Elasticsearch SSO Implementation

Craig Pickles, 23 August 2021

Country: Australia

Modis has implemented Amazon Elasticsearch to aggregate logs and provide a centralised location for monitoring and troubleshooting. The use of the managed service reduces operational overheads but also leverages the tight integration with other AWS services.

The Scenario

A state government customer has a number of microservices and applications that are logging to individual Cloud Watch log streams and investigating incidents or tracing bugs across dependencies is challenging and time consuming.

Modis has implemented Amazon Elasticsearch to aggregate logs and provide a centralised location for monitoring and troubleshooting. The use of the managed service reduces operational overheads but also leverages the tight integration with other AWS services.

A key requirement is to securely authenticate to Elasticsearch and Kibana using Single Sign On, rather than using basic authentication and the administrative burden of managing a separate user database. This also permissions for accessing indices and tenants in Kibana that can then be mapped to existing roles within the organisation.

Modis designed and implemented this solution in early 2021.

The Solution

Modis implemented Amazon Elasticsearch managed service in conjunction with a number of other AWS services for log ingestion. To provide a Single Sign On capability, AWS SSO and Fine-grained Access Control with SAML Authentication was implemented in Amazon Elasticsearch. This solution uses existing Active Directory groups and maps those to fine grained permissions in the Elasticsearch domain.

The architecture is illustrated as follows:

In AWS SSO, Applications for Kibana are configured per environment and the SAML metadata for these applications are exported and stored in Secrets Manger for use during deployment. The steps are somewhat manual due to the limited functionality available in the CLI for the AWS SSO service.

The Applications are configured using the Idp-initiated URLs for each Elasticsearch domain, which allows the SSO landing page to be used as the point of entry for users.

AttributeValue
Application ACS URLhttps://domain_endpoint/_plugin/kibana/_opendistro/_security/saml/acs/idpinitiated
Application SAML audiencehttps://domain_endpoint

A specific set of mappings are defined to enable username, email address and Active Directory groups to be included in the SAML assertion.

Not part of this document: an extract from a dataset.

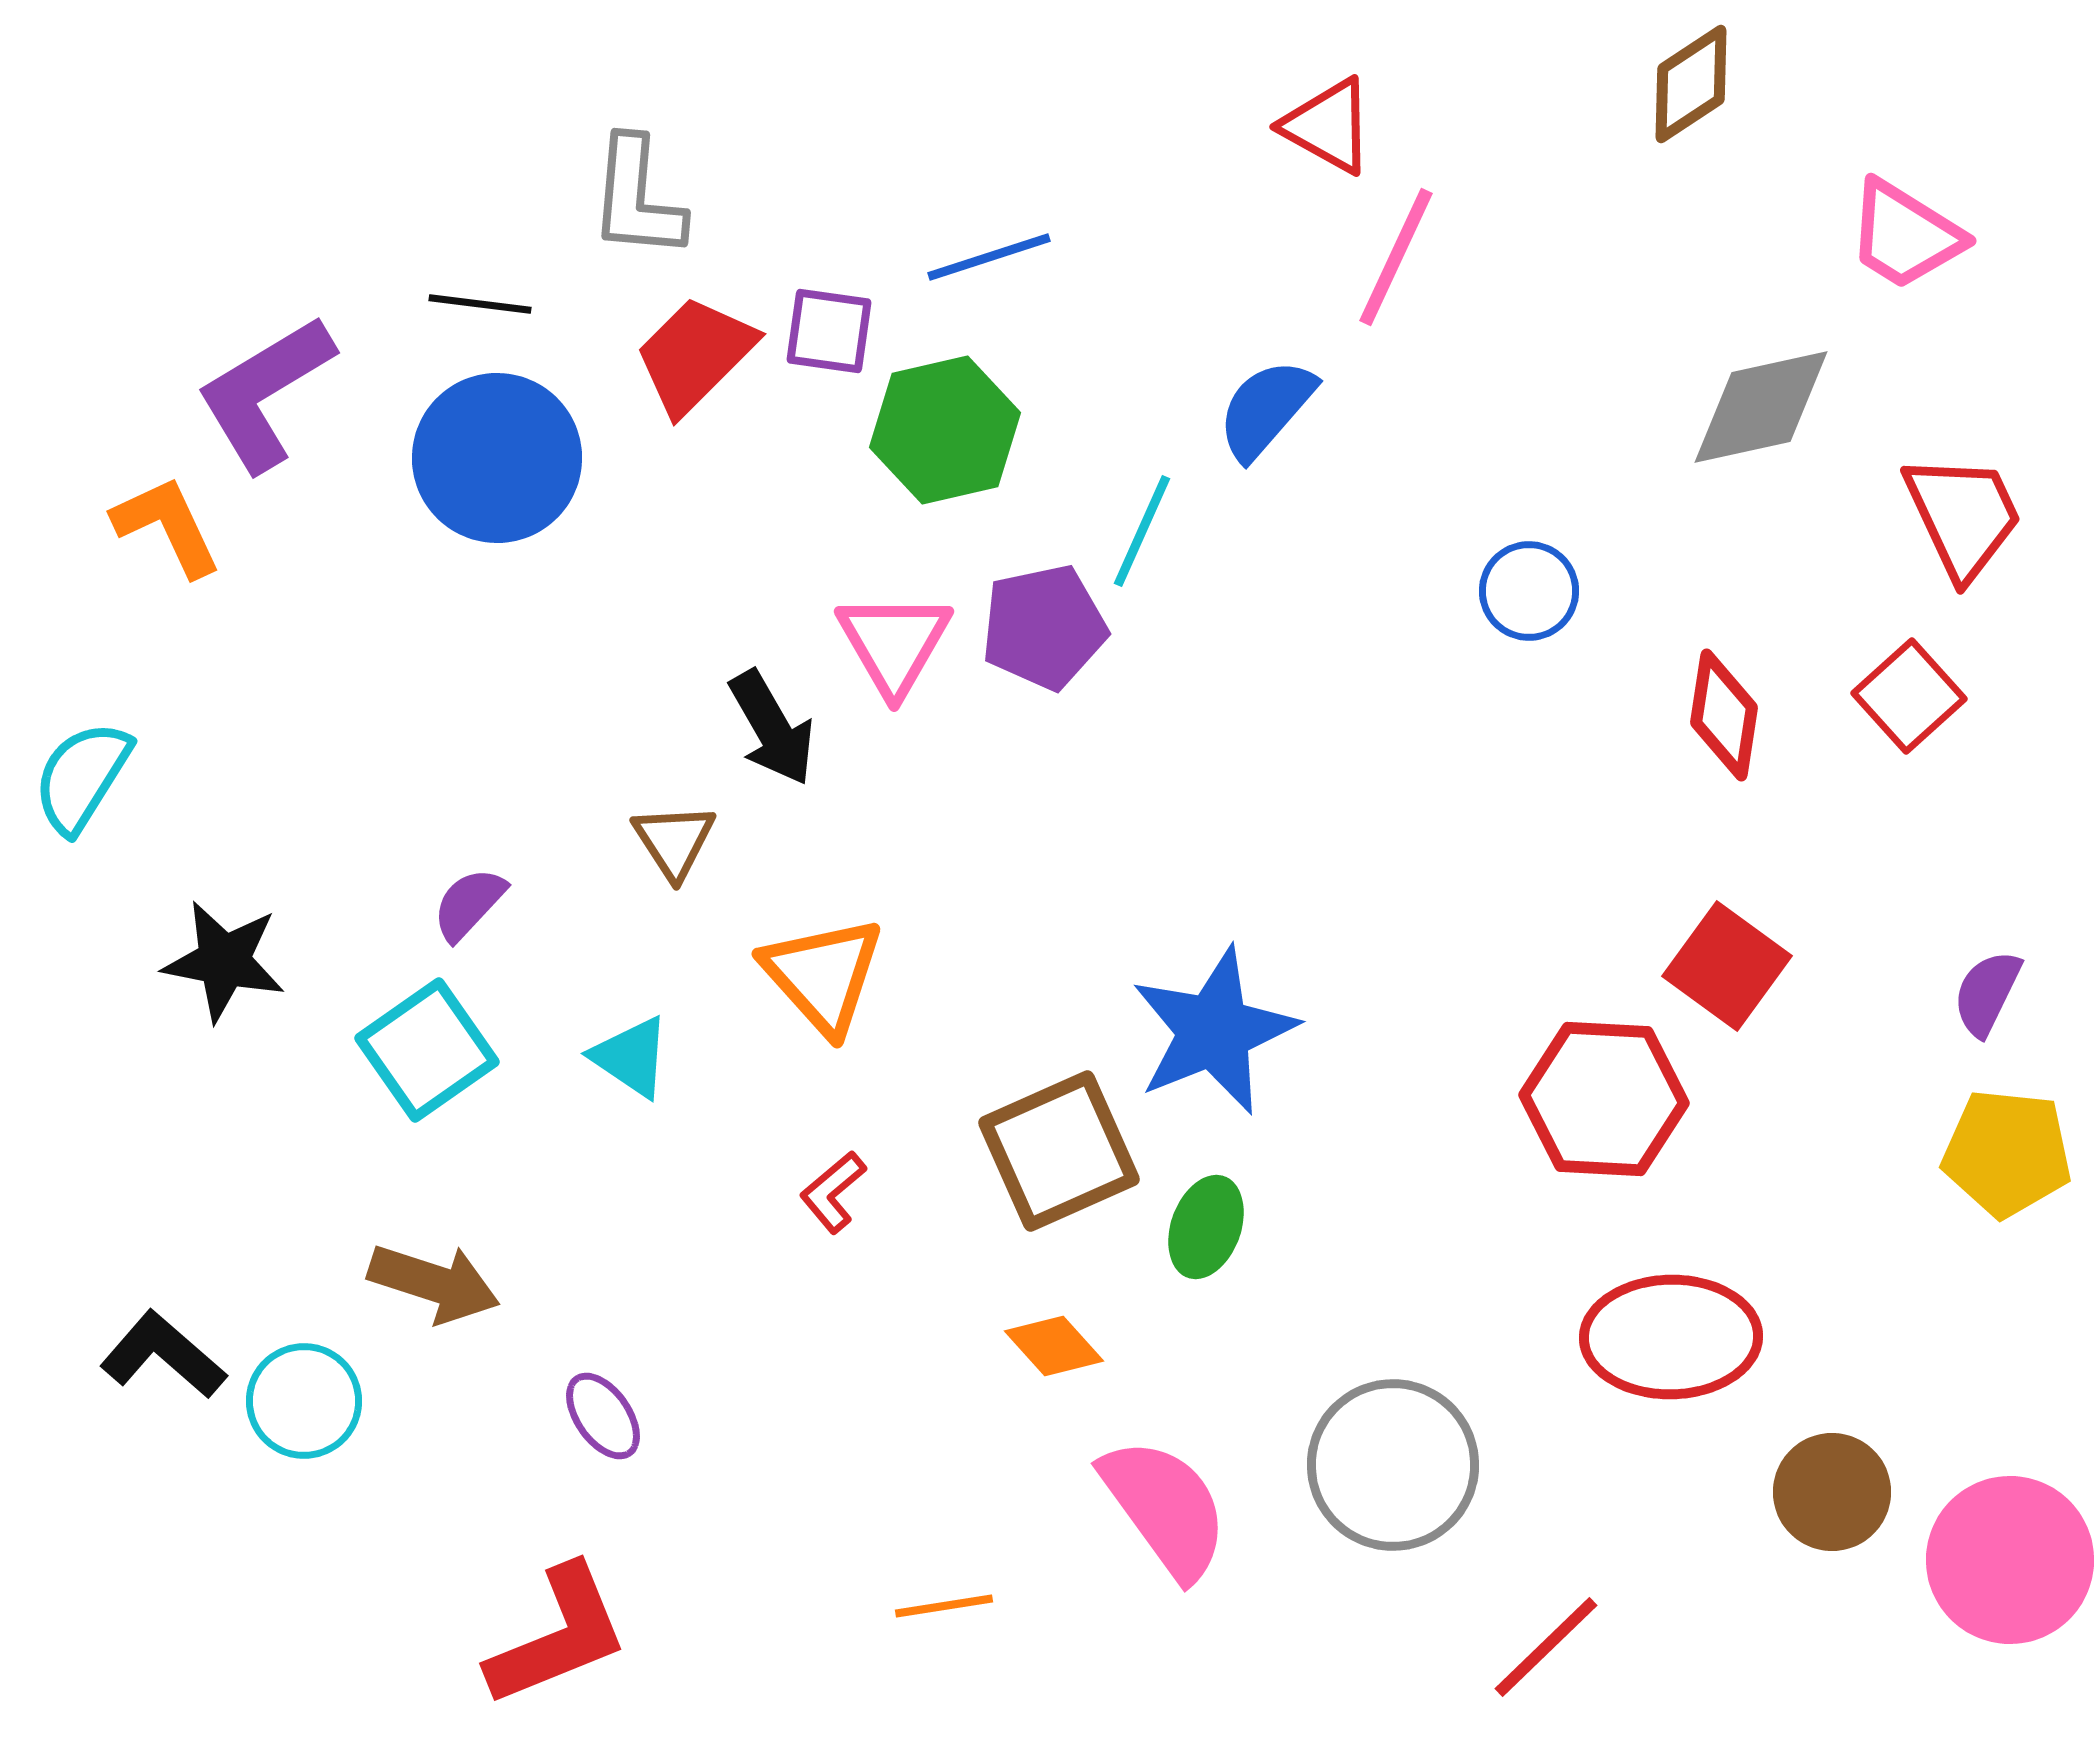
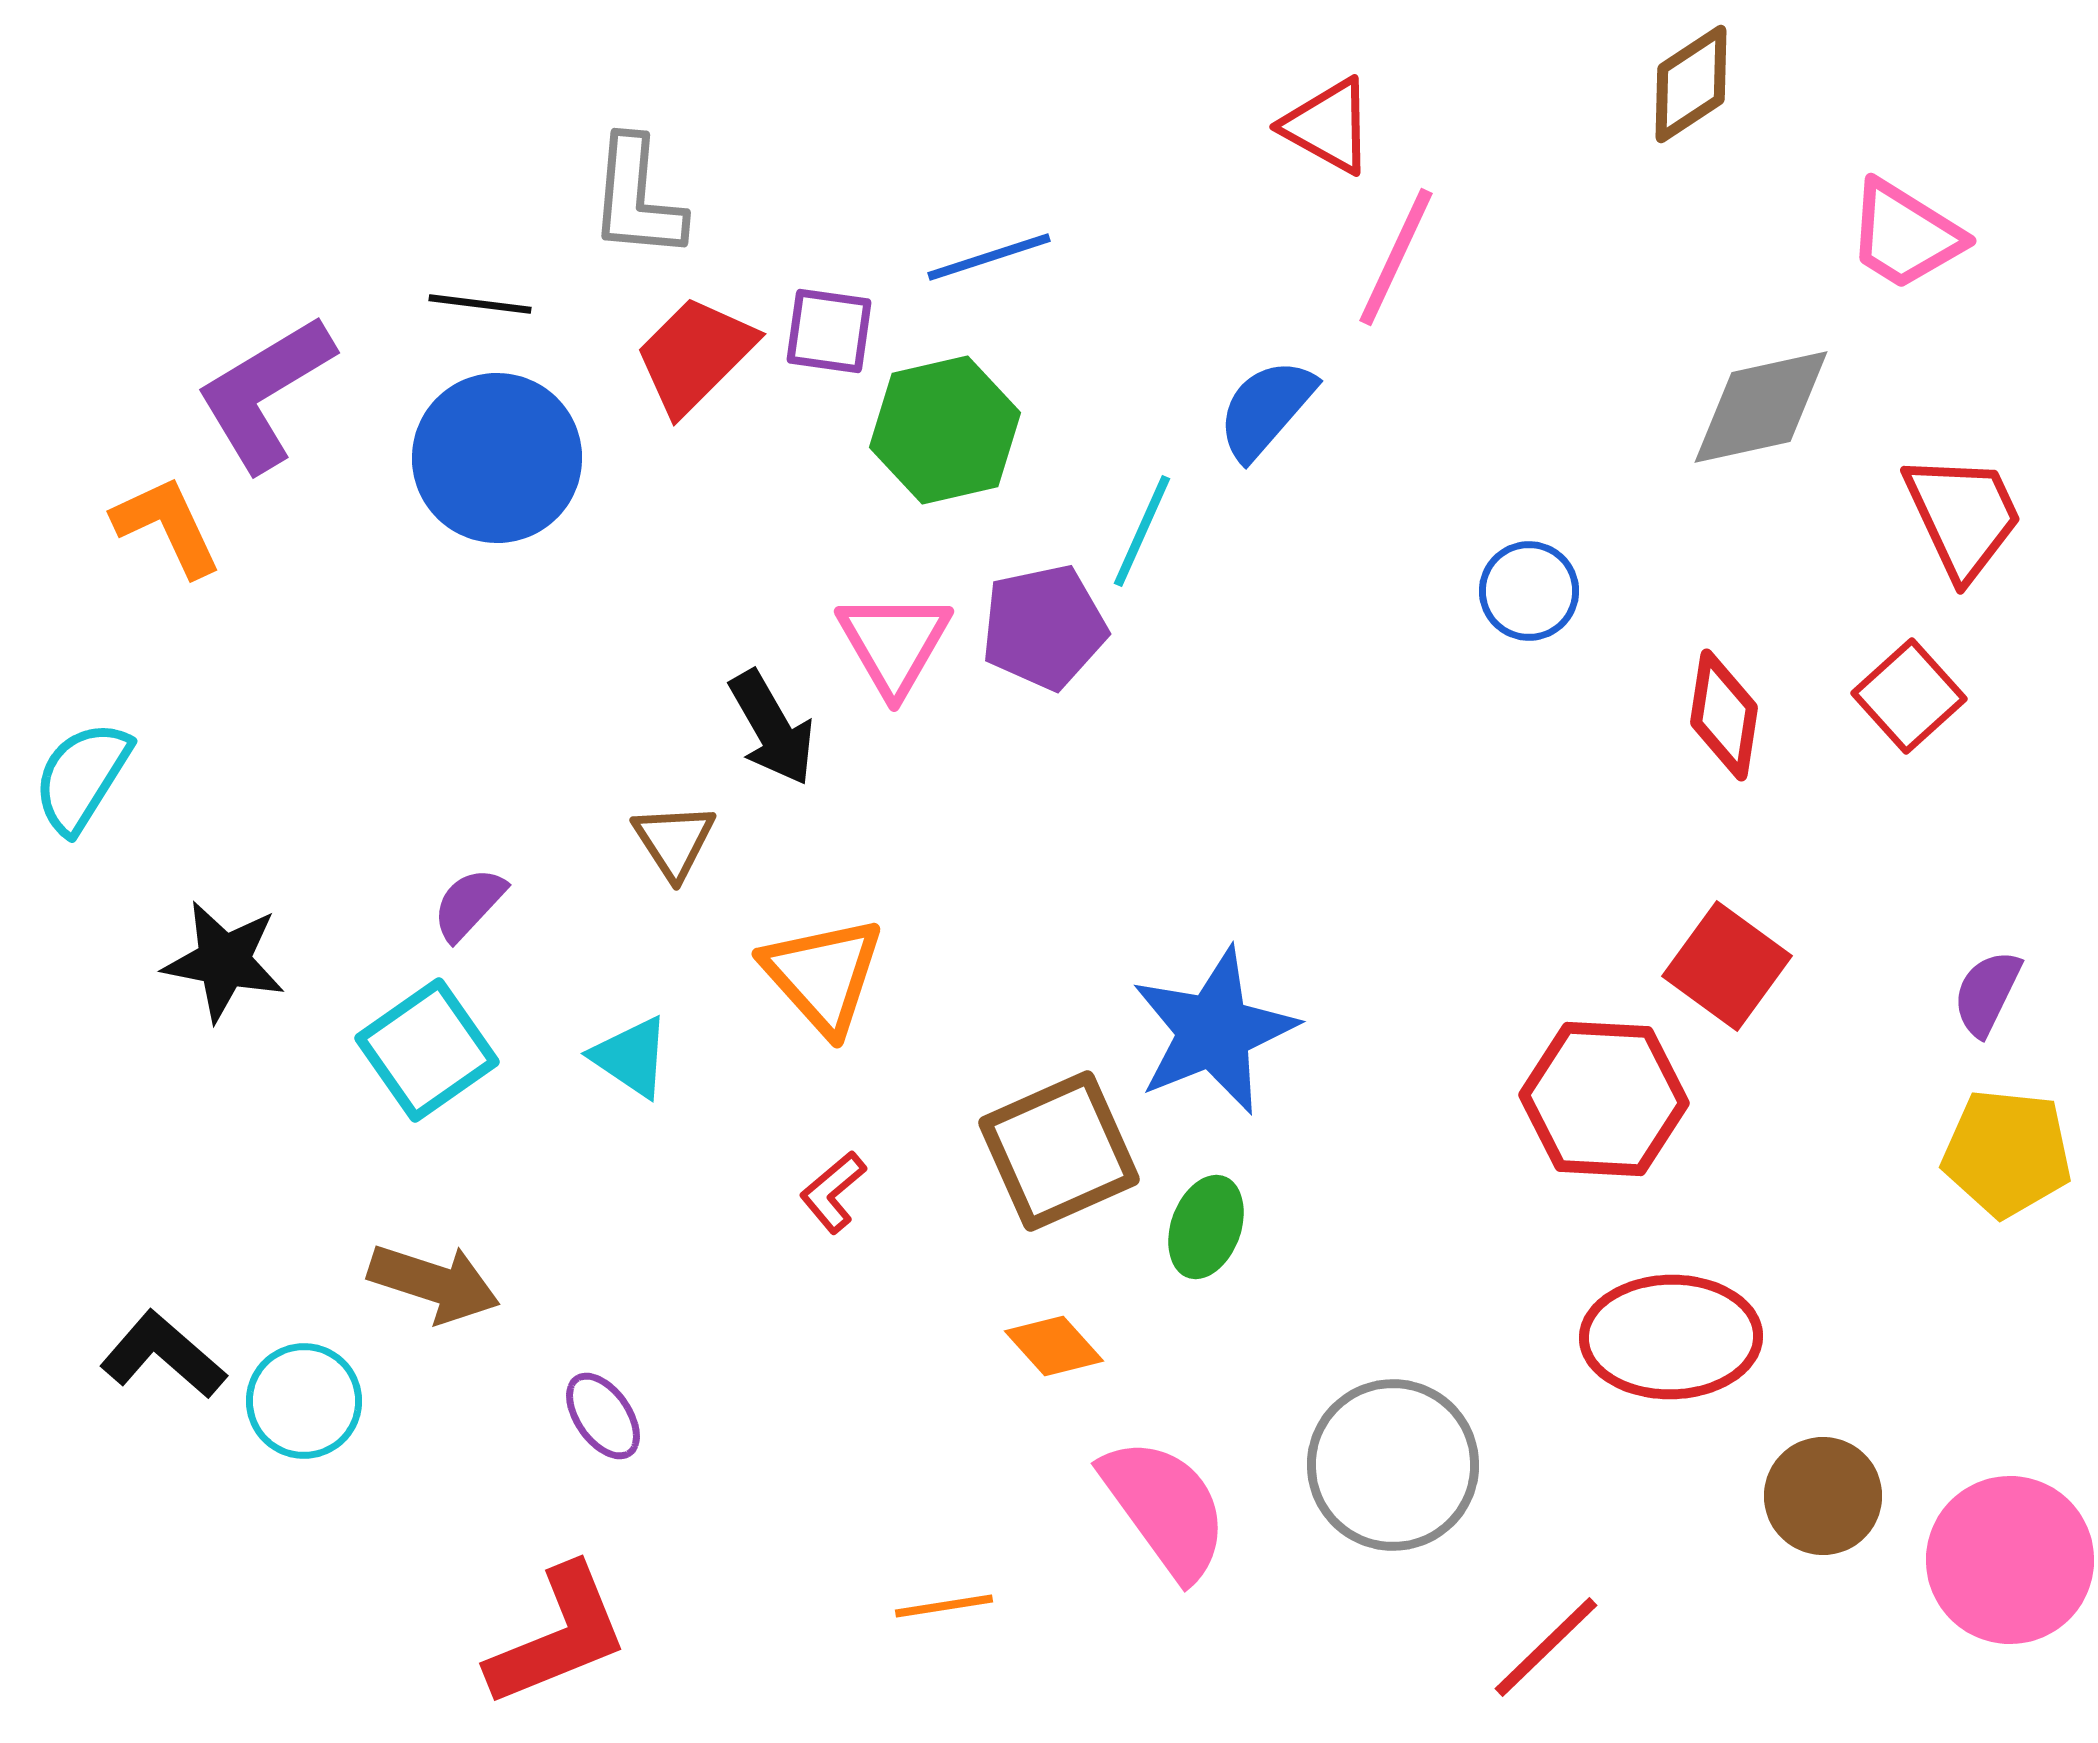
brown circle at (1832, 1492): moved 9 px left, 4 px down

A specific set of mappings are defined to enable username, email address and Active Directory groups to be included in the SAML assertion.

The Elasticsearch domain has VPC access enabled and is therefore only accessible from within the VPC and over Direct Connect. As such there is less emphasis on the Access Policy, which is permissive, with the focus instead on the use of Fine-Grained Access control and SAML authentication. SAML authentication imports the metadata from AWS SSO and the backend roles are mapped from an attribute in the SAML assertion:

The roles in AWS SSO are mapped as “backend roles” for the required Elasticsearch roles:

Backend Role Elasticsearch Role/s
Developer read_only, kibana_user
Administrator security_manager, kibana_user, admin_access
Support read_only, kibana_user
Release read_only, kibana_user

Configuration of authentication in the Elasticsearch domain is done using the REST API, as are Tenants, visualizations, dashboards and the roles and permission that enable users to access them. Once of the principles of the solution was to automate as much of deployment as possible and security is no exception.

It is worthwhile noting that a current limitation using AWS SSO is that the groups mapped through as part of the SAML assertion is a UUID, rather than a named group. While this does not impact functionality, the use of ids is not as clean as a named role. As the AWS SSO managed service matures, there is an expectation that this will change, and the solution will be refined.

The Outcome

The Single Sign-On landing page is used to access Kibana in all environments, in addition to AWS accounts. The landing pages provides a centralized location for which to access all SSO integrated workloads, which is likely to be extended in the future.

The application in AWS SSO redirects to the organisation login page and after successful authentication, the user is logged into Kibana.

The roles for the logged in user present the assigned permissions, and associated backend roles.

This solution provides the customer with a managed service that will be maintained over time.